▶ _Exercise prompt_: Set down exactly the lines below, from the one containing "concluded that construction defects do not" through the final line, and include no others.

[[ Data open ]]

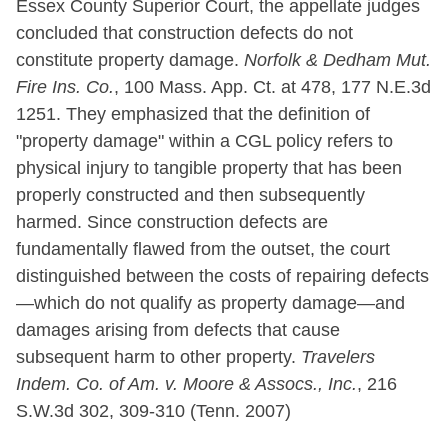
Essex County Superior Court, the appellate judges
concluded that construction defects do not
constitute property damage.
Norfolk & Dedham Mut.
Fire Ins. Co.
, 100 Mass. App. Ct. at 478, 177 N.E.3d
1251. They emphasized that the definition of
"property damage" within a CGL policy refers to
physical injury to tangible property that has been
properly constructed and then subsequently
harmed. Since construction defects are
fundamentally flawed from the outset, the court
distinguished between the costs of repairing defects
—which do not qualify as property damage—and
damages arising from defects that cause
subsequent harm to other property.
Travelers
Indem. Co. of Am. v. Moore & Assocs., Inc.
, 216
S.W.3d 302, 309-310 (Tenn. 2007)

[[ Data closed ]]

▶ _Reply to the exercise_:
concluded that construction defects do not
constitute property damage.
Norfolk & Dedham Mut.
Fire Ins. Co.
, 100 Mass. App. Ct. at 478, 177 N.E.3d
1251. They emphasized that the definition of
"property damage" within a CGL policy refers to
physical injury to tangible property that has been
properly constructed and then subsequently
harmed. Since construction defects are
fundamentally flawed from the outset, the court
distinguished between the costs of repairing defects
—which do not qualify as property damage—and
damages arising from defects that cause
subsequent harm to other property.
Travelers
Indem. Co. of Am. v. Moore & Assocs., Inc.
, 216
S.W.3d 302, 309-310 (Tenn. 2007)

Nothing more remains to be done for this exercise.